A qualcuno potrà dispiacere questo far notare come le dialettiche della vita sociale rimbalzassero sulla vita liturgica della Chiesa e come i problemi della liturgia possano essere letti anche facendo riferimento alla questione sociale. In realtà è l’opposto che dovrebbe preoccupare, cioè una liturgia fuori della vita, dal linguaggio arcaico, stilizzata e asettica, come non di rado oggi la si celebra nelle nostre chiese. È il brutto segno di una Chiesa incapace di mordere sulla realtà della vita e di una spiritualità aerea, distaccata e individualista, non coerente con il vangelo del Verbo che si è fatto carne, di Dio che si è fatto uomo per vivere fra gli uomini.
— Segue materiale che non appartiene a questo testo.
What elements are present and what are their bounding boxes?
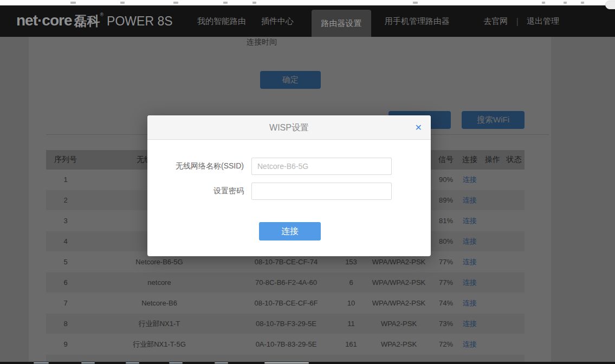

«La Messa in italiano» fu un evento che andò ben al di là di quanto dicono queste due parole. «La Messa in italiano» è diventato, meritatamente, lo slogan espressivo di tutto un sommovimento della Chiesa, che il Concilio aveva provocato, ai più diversi livelli della sua vita. Si pensi solo, in maniera un po’ pittoresca, ai professionisti più diversi che già nel solo ambito della riforma liturgica, vi sono stati coinvolti, dagli stilisti nella creazione delle casule e di un nuovo taglio dei camici da liberare da pizzi e ricami, desueti eredi del gusto settecentesco, agli architetti nell’invenzione di spazi celebrativi adatti alla partecipazione attiva dei fedeli, dai tecnici del suono chiamati a dare voce a soggetti diversi e diversamente collocati nello spazio liturgico, agli illuminotecnici impegnati a sostituire illuminazioni crepuscolari, presuntivamente adatte al raccoglimento, con atmosfere luminose più solari, pur non trascurando il bisogno di luoghi o angoli particolari, questi sì destinati alla devozione individuale, e così via. Bisognava inventare, e lo si fece, una nuova gestualità, che implicasse la partecipazione di tutti, l’allargamento del protagonismo da quello del prete e del chierichetto a quello del lettore, dell’accolito, dei ministranti, del cantore e dell’animatore. Perché nessuno ceda alla banalizzazione di queste componenti della liturgia, vorrei ricordare un mio parrocchiano di quegli anni, al quale chiesi una domenica di portare all’altare, all’offertorio, la pisside con le ostie, mentre altri avrebbero portato il calice, le ampolline con l’acqua e il vino e altri, infine, le offerte che erano state raccolte. Mi disse di no. Vedendomi sorpreso, aggiunse: «Quando mi vedrai venire all’altare con le offerte, vorrà dire che qualcosa è cambiato. Ora non è il caso». Passò il tempo, qualcosa cambiò e lo vidi venire all’altare, molto compreso, commosso, con in mano la pisside con le ostie. E poi lo rividi venire, con la mano aperta a prendere l’ostia e comunicarsi.

Anche oggi avremmo bisogno di uno scossone, di un nuovo moto di riforma, che risvegli l’entusiasmo per una liturgia che appare stanca nei suoi stereotipati movimenti e nelle sue arcaiche parole. Il sacramento, con tutta la ricchezza di grazia che vi celebriamo e che riceviamo, appare abbigliato di un vestito troppo vecchio. Il linguaggio con il quale si esprime non tocca il cuore, non raggiunge i sentimenti, non commuove. La gestualità è, e lo si vede, troppo comandata per essere sinceramente espressiva della ricerca di Dio dei fedeli e del prete all’altare. Vescovi e Papa, che ne hanno la responsablità, bisogna che si armino di coraggio e mettano mano a progettare una nuova riforma, che permetta di attuare davvero, e fino in fondo, quanto i Padri del Vaticano II hanno sognato.